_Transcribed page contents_
- Opening Delimiter -

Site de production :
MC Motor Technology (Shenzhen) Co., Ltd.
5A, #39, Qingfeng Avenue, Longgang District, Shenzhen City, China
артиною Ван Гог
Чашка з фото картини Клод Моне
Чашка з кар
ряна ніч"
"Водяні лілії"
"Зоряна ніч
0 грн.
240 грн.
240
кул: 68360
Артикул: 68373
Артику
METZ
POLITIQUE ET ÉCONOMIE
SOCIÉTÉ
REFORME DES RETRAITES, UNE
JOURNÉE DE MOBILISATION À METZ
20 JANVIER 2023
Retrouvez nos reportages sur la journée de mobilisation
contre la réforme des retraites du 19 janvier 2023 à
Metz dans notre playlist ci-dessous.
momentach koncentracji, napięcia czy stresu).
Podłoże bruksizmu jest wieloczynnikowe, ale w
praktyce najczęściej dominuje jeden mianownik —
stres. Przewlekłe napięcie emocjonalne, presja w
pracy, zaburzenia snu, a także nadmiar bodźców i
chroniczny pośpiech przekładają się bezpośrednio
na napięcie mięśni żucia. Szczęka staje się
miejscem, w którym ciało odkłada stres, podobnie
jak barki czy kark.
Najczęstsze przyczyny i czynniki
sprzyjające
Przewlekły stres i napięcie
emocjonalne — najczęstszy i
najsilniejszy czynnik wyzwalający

- Closing Delimiter -
- Opening Delimiter -

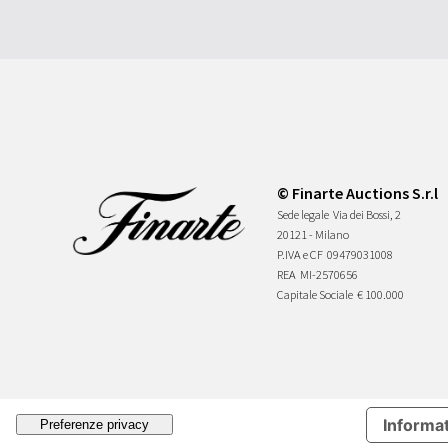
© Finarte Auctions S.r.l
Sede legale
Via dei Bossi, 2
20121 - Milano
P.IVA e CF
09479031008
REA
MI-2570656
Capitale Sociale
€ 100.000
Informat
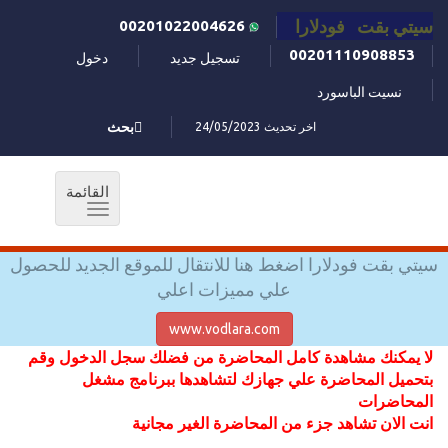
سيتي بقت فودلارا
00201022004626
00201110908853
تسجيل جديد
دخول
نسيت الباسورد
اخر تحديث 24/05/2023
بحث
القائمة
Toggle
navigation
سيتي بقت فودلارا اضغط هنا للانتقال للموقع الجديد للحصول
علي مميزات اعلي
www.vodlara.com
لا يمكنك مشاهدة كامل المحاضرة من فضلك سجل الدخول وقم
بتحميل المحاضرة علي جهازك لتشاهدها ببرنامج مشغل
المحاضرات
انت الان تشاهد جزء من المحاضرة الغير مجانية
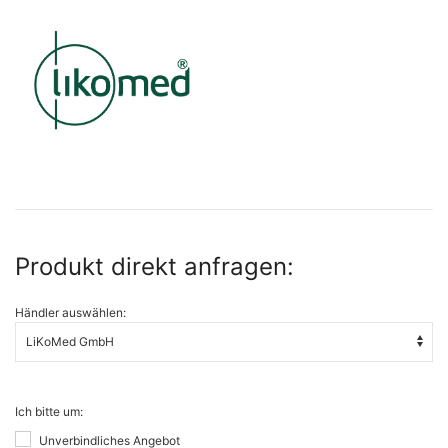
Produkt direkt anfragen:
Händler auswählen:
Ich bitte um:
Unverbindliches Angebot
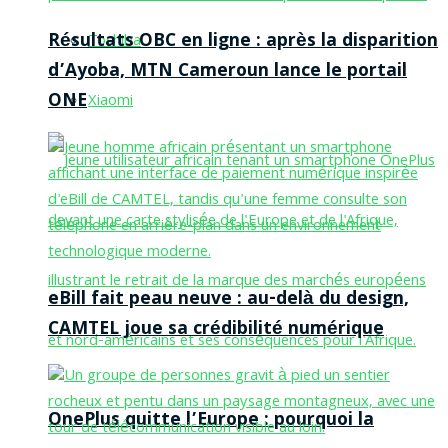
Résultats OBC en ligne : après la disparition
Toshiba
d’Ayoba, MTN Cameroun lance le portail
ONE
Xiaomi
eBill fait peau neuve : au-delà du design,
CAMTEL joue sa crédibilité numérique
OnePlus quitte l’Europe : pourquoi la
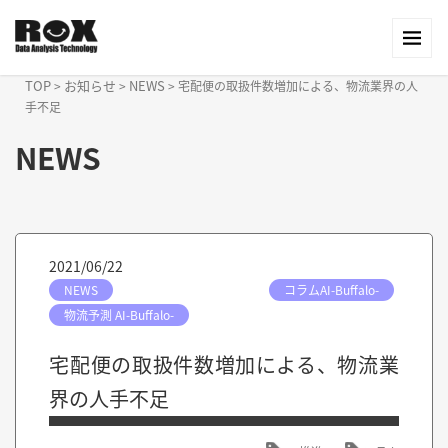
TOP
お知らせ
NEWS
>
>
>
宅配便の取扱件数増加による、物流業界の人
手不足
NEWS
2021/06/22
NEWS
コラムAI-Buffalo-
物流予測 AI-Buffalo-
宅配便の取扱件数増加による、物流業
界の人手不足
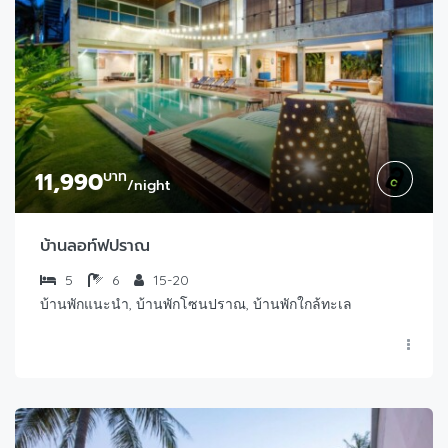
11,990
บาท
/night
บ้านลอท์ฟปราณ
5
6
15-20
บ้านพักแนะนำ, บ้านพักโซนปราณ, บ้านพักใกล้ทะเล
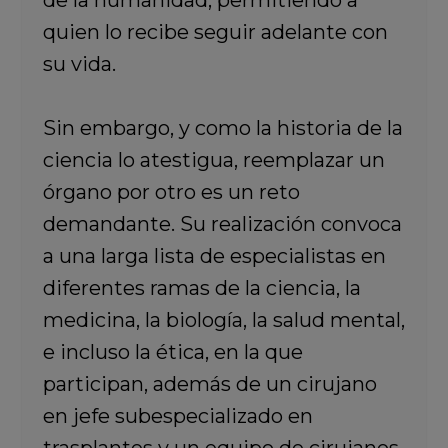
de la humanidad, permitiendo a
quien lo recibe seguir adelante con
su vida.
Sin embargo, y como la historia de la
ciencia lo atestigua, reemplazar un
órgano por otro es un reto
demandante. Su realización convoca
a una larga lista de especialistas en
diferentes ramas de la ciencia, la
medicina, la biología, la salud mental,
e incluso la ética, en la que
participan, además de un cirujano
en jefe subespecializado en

- Closing Delimiter -

As the answer, set down only the lines from the data above between the one holding "Site de production" and the one holding "momentach koncentracji, napięcia czy stresu).", inclusive, exactly as they read.

Site de production :
MC Motor Technology (Shenzhen) Co., Ltd.
5A, #39, Qingfeng Avenue, Longgang District, Shenzhen City, China
артиною Ван Гог
Чашка з фото картини Клод Моне
Чашка з кар
ряна ніч"
"Водяні лілії"
"Зоряна ніч
0 грн.
240 грн.
240
кул: 68360
Артикул: 68373
Артику
METZ
POLITIQUE ET ÉCONOMIE
SOCIÉTÉ
REFORME DES RETRAITES, UNE
JOURNÉE DE MOBILISATION À METZ
20 JANVIER 2023
Retrouvez nos reportages sur la journée de mobilisation
contre la réforme des retraites du 19 janvier 2023 à
Metz dans notre playlist ci-dessous.
momentach koncentracji, napięcia czy stresu).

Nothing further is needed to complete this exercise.